_EXERCISE BRIEF_: In the listing that follows, the lines starting at the one containing "ンスを見極めることが大切です。" and ending at the one containing "empilé, les panneaux massifs ?" are to be returned exactly, both boundary lines included, and no others.

_MATERIAL PROVIDED_:
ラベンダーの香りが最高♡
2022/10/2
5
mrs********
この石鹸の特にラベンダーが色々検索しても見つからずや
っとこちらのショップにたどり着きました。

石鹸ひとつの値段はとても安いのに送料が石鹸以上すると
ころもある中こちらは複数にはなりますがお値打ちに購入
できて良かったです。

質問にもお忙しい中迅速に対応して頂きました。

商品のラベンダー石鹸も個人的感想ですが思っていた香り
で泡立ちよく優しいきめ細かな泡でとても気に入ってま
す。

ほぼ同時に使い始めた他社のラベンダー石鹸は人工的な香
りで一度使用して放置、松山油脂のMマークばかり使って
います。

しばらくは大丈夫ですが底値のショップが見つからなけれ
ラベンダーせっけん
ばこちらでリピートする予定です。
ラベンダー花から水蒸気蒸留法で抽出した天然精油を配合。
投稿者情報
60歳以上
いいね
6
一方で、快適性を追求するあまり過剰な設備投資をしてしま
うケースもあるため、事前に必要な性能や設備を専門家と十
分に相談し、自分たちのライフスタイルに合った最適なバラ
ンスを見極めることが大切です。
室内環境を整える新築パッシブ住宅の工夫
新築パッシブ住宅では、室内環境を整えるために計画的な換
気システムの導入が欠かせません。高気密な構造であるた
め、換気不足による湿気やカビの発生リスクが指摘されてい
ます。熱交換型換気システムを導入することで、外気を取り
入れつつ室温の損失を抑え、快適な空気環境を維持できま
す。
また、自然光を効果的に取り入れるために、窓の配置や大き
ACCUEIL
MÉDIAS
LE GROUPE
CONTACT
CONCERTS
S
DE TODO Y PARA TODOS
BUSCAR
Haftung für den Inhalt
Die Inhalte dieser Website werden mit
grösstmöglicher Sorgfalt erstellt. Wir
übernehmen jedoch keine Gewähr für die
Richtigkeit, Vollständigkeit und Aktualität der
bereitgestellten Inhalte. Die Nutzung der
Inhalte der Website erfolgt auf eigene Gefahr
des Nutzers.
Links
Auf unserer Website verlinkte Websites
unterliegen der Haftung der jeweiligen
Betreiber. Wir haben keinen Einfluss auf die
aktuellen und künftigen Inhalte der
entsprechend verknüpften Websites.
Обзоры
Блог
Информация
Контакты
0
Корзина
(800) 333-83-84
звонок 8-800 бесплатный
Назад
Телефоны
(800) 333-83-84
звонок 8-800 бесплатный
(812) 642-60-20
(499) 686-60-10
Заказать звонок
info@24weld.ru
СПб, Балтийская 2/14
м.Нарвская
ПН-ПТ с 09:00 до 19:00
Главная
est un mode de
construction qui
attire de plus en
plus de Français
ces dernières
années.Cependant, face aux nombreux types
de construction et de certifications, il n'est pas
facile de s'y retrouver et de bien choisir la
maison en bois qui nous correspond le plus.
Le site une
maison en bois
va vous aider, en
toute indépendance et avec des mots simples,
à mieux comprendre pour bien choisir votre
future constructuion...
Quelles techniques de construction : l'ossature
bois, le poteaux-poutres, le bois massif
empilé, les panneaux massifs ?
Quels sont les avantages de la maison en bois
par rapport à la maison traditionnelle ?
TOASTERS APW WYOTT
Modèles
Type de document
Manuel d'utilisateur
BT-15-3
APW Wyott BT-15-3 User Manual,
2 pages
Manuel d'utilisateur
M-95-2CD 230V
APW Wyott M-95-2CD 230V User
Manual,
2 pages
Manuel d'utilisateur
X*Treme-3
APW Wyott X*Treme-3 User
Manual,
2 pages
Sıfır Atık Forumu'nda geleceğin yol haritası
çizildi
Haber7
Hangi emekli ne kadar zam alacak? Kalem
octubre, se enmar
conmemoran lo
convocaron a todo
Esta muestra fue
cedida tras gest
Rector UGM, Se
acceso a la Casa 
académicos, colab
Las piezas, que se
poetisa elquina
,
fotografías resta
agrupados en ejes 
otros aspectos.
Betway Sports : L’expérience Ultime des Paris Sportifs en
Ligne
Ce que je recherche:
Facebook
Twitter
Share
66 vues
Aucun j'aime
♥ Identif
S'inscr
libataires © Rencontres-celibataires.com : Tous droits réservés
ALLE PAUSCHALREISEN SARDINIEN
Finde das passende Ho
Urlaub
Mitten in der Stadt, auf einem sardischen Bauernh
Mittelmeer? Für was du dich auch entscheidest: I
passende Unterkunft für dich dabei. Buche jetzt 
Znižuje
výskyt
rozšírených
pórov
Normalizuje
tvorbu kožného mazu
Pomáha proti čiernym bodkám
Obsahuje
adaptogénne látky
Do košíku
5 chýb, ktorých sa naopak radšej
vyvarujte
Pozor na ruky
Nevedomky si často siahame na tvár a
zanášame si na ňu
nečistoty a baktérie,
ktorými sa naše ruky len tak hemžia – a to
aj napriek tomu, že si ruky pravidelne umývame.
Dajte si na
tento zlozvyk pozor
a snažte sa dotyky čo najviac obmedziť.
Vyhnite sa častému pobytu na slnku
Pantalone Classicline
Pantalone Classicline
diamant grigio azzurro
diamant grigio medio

_EXPECTED ANSWER_:
ンスを見極めることが大切です。
室内環境を整える新築パッシブ住宅の工夫
新築パッシブ住宅では、室内環境を整えるために計画的な換
気システムの導入が欠かせません。高気密な構造であるた
め、換気不足による湿気やカビの発生リスクが指摘されてい
ます。熱交換型換気システムを導入することで、外気を取り
入れつつ室温の損失を抑え、快適な空気環境を維持できま
す。
また、自然光を効果的に取り入れるために、窓の配置や大き
ACCUEIL
MÉDIAS
LE GROUPE
CONTACT
CONCERTS
S
DE TODO Y PARA TODOS
BUSCAR
Haftung für den Inhalt
Die Inhalte dieser Website werden mit
grösstmöglicher Sorgfalt erstellt. Wir
übernehmen jedoch keine Gewähr für die
Richtigkeit, Vollständigkeit und Aktualität der
bereitgestellten Inhalte. Die Nutzung der
Inhalte der Website erfolgt auf eigene Gefahr
des Nutzers.
Links
Auf unserer Website verlinkte Websites
unterliegen der Haftung der jeweiligen
Betreiber. Wir haben keinen Einfluss auf die
aktuellen und künftigen Inhalte der
entsprechend verknüpften Websites.
Обзоры
Блог
Информация
Контакты
0
Корзина
(800) 333-83-84
звонок 8-800 бесплатный
Назад
Телефоны
(800) 333-83-84
звонок 8-800 бесплатный
(812) 642-60-20
(499) 686-60-10
Заказать звонок
info@24weld.ru
СПб, Балтийская 2/14
м.Нарвская
ПН-ПТ с 09:00 до 19:00
Главная
est un mode de
construction qui
attire de plus en
plus de Français
ces dernières
années.Cependant, face aux nombreux types
de construction et de certifications, il n'est pas
facile de s'y retrouver et de bien choisir la
maison en bois qui nous correspond le plus.
Le site une
maison en bois
va vous aider, en
toute indépendance et avec des mots simples,
à mieux comprendre pour bien choisir votre
future constructuion...
Quelles techniques de construction : l'ossature
bois, le poteaux-poutres, le bois massif
empilé, les panneaux massifs ?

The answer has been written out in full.